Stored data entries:

....

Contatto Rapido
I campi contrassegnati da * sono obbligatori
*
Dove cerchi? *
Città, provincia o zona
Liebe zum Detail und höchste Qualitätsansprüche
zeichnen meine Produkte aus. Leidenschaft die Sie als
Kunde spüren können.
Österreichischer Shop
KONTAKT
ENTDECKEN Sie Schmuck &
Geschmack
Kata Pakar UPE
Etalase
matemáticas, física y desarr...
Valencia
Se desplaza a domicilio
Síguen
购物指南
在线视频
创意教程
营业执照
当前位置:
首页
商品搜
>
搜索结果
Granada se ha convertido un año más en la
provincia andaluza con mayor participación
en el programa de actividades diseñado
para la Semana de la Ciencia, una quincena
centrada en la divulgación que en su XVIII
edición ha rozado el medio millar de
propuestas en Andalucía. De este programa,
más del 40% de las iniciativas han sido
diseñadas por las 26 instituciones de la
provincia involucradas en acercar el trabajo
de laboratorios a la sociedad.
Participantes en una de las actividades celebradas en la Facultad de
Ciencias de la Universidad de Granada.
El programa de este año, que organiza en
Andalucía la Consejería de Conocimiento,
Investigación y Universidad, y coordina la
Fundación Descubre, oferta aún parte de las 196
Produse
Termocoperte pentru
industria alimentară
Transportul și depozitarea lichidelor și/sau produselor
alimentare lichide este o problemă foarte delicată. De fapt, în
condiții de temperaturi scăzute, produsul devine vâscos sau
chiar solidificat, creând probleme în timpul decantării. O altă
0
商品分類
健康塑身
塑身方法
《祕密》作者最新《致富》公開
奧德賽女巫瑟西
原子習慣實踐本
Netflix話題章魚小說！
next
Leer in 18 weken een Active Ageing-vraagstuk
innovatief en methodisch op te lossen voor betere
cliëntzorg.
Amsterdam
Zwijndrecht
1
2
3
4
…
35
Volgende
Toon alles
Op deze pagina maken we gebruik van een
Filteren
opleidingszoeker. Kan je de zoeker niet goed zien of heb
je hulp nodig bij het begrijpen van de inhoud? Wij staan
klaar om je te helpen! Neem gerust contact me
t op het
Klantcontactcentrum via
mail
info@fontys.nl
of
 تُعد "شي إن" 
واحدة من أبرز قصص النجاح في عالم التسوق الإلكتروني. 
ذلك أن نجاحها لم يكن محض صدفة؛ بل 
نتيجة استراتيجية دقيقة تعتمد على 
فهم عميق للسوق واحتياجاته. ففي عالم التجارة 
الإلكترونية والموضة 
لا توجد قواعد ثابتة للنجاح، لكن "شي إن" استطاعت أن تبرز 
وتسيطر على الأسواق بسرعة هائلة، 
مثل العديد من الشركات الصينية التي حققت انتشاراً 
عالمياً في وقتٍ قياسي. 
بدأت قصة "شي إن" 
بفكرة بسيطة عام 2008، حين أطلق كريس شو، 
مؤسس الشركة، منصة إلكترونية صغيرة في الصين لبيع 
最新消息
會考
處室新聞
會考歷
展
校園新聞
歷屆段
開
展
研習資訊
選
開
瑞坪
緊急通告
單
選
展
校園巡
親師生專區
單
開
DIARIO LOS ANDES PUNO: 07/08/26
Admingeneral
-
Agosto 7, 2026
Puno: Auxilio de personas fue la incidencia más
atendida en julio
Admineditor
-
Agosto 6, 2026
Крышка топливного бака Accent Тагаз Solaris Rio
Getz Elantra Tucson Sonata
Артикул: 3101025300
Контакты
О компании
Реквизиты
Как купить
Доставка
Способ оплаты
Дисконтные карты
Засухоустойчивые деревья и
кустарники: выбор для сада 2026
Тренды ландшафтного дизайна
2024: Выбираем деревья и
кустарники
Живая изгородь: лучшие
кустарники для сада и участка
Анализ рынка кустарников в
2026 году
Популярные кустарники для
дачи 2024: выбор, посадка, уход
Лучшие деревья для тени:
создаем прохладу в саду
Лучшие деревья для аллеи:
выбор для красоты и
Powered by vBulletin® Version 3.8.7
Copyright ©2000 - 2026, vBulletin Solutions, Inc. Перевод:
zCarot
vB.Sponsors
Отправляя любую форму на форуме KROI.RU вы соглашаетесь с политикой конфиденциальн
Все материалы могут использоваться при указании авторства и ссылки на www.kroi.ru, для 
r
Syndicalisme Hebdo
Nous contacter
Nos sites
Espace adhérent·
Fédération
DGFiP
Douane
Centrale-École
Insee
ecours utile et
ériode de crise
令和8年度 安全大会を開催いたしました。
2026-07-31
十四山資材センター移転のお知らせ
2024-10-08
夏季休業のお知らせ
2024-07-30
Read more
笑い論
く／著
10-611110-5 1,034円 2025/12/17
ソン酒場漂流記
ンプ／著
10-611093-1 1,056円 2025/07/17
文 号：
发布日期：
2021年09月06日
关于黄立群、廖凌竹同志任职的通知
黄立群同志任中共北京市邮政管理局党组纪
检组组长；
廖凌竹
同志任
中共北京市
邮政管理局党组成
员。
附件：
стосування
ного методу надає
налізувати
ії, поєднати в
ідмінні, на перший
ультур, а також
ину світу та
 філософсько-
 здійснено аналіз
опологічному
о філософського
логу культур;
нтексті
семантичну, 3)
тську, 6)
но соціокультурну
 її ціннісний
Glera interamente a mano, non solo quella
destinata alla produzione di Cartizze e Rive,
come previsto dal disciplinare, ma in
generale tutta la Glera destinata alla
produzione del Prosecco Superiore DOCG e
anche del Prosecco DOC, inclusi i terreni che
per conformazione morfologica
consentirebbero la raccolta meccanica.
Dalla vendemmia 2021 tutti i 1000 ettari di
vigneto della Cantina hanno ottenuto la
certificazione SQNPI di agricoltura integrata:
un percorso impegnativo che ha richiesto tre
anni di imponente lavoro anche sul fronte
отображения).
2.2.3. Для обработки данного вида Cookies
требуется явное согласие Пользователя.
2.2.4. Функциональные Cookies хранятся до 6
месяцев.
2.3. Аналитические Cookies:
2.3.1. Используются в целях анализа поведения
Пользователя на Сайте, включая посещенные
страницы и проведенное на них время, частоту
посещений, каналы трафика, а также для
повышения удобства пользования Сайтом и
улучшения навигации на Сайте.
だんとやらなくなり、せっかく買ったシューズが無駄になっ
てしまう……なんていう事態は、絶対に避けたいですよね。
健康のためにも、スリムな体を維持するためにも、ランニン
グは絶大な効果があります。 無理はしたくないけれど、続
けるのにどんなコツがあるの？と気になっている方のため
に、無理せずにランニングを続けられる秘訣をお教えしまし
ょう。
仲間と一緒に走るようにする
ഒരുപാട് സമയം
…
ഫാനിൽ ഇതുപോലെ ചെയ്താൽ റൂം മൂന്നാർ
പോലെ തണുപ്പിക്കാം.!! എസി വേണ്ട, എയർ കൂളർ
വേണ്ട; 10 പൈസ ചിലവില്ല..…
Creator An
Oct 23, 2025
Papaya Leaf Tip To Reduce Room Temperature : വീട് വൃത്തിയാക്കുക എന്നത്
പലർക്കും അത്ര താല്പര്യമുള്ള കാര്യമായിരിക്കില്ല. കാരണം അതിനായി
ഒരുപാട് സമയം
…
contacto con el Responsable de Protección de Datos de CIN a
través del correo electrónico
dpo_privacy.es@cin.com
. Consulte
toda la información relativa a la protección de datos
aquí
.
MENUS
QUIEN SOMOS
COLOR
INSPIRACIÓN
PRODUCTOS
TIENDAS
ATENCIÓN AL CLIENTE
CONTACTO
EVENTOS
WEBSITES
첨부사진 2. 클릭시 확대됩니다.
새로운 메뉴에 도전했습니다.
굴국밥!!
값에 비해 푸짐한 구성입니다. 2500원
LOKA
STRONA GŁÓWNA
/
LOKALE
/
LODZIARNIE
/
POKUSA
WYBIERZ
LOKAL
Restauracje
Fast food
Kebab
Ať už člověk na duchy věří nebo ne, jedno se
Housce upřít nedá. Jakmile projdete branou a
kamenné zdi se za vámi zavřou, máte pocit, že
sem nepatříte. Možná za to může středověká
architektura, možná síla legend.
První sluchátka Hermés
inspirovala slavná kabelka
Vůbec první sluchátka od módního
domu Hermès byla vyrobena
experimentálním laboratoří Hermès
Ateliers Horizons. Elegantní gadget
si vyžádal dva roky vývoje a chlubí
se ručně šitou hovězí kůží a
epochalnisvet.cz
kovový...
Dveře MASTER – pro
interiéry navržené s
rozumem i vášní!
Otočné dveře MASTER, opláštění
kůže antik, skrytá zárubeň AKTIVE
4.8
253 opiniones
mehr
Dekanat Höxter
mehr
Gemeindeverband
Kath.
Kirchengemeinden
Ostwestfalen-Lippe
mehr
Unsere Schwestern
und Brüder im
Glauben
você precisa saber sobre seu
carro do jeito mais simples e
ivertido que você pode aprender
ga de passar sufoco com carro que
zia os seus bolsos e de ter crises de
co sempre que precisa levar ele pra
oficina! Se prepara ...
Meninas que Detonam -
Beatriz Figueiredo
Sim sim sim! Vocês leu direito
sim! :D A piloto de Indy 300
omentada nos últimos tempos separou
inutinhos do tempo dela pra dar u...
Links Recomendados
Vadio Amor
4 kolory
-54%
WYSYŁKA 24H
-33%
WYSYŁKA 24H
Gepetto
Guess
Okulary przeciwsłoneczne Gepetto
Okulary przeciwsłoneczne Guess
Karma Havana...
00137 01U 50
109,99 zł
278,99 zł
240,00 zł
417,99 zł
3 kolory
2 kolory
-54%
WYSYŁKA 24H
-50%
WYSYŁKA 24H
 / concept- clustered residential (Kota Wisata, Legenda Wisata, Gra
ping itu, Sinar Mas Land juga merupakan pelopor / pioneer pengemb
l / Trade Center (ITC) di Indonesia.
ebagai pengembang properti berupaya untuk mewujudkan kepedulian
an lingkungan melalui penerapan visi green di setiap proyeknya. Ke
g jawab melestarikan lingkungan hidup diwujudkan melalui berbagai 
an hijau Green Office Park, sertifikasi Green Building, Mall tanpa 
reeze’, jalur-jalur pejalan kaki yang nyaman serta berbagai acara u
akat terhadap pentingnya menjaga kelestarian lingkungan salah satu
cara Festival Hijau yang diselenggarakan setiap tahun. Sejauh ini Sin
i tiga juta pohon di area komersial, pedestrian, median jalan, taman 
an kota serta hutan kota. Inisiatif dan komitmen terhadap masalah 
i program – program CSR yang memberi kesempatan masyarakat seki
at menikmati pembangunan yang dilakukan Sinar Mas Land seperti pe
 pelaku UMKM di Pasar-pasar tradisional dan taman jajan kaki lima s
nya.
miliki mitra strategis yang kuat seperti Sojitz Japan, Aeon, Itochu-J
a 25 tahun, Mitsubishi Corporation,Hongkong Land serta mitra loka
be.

....

**Exercise description:**
Produce a verbatim copy of the lines from the one holding "cara Festival Hijau" to the final line of the data, and nothing more.

**Expected answer:**
cara Festival Hijau yang diselenggarakan setiap tahun. Sejauh ini Sin
i tiga juta pohon di area komersial, pedestrian, median jalan, taman 
an kota serta hutan kota. Inisiatif dan komitmen terhadap masalah 
i program – program CSR yang memberi kesempatan masyarakat seki
at menikmati pembangunan yang dilakukan Sinar Mas Land seperti pe
 pelaku UMKM di Pasar-pasar tradisional dan taman jajan kaki lima s
nya.
miliki mitra strategis yang kuat seperti Sojitz Japan, Aeon, Itochu-J
a 25 tahun, Mitsubishi Corporation,Hongkong Land serta mitra loka
be.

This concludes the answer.